In the European Union, data on racial or ethnic origin are classified as a “special category” under Article 9 of the GDPR, which generally prohibits their processing unless specific conditions are met, such as explicit consent or substantial public interest safeguards. As a result, several EU countries, including France, Germany, Denmark, and Sweden, do not routinely collect ethnicity information in health records or real-world data (RWD) sources. While the EU does not impose a total ban, national legal traditions and privacy sensitivities effectively limit the availability of such data, forcing researchers to rely on proxies like country of birth or nationality when analyzing health disparities.
Today, the statistics on first- and second-generation immigrants across Europe describe a picture of deeply transformed populations, both in the EU’s largest countries and in the Nordic region. In Germany and Sweden, around one-fifth of the population is foreign-born, while France, Spain, the Netherlands, and Denmark have between 13 and 17 percent, and Italy slightly lower at roughly 11 percent (1, 2). When second-generation residents (those born in the country to at least one foreign-born parent) are included, the share of people with immigrant backgrounds rises further, often reaching a quarter or more of the total population in some countries (1, 2).

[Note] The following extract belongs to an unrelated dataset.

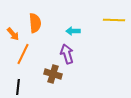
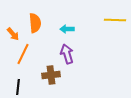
yellow line: moved 1 px right
cyan arrow: moved 6 px left, 2 px up
brown cross: moved 2 px left, 1 px down; rotated 24 degrees counterclockwise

These figures illustrate that European countries can no longer be accurately described as ethnically homogeneous; the populations captured in national registries are increasingly diverse, reflecting a mix of cultural, genetic, and social backgrounds. This diversification has significant implications for research using RWD: the “average patient” recorded in EMRs or claims databases is now a composite of multiple ethnicities and migration histories, yet datasets rarely capture these dimensions explicitly. As a result, analyses based solely on country-specific populations risk overgeneralizing or misrepresenting outcomes, because they assume a uniformity that no longer exists, and the people actually studied may differ significantly in genetics, behavior, and health determinants from the nominal national population.
In much of RWE research, we rely on country-specific datasets under the implicit assumption that the patients included reelects the local population. Historically, this made sense: populations in many European countries were largely stable, and national registries captured fairly consistent patterns of disease, treatment, and outcomes. Today, however, steady immigration and demographic diversification have fundamentally changed this picture. In such contexts, claiming that a country-specific dataset reflects an “exclusive” national ethnicity is increasingly inaccurate.
The implications are significant. If we continue to analyze country-level data as if the population were homogeneous we might risk overgeneralizing results that actually reflect a subset of residents, typically those well-integrated into the healthcare system and with complete records. Policy and treatment decisions may be biased, because subgroups with different responses or risk profiles are underrepresented or invisible. Cross-country comparisons become less meaningful, since heterogeneity within countries may now exceed differences between countries.
Does this mean we should stop considering country-specific data altogether? Not necessarily. Country-level datasets still have value for understanding healthcare utilization, system-level policies, infrastructure effects, and population health management. But we might need to reinterpret their meaning: they no longer describe a homogeneous ethnic or genetic population. Instead, they reflect the healthcare experiences of all residents, regardless of origin, with the limitation that some subpopulations may be partially captured or missing entirely.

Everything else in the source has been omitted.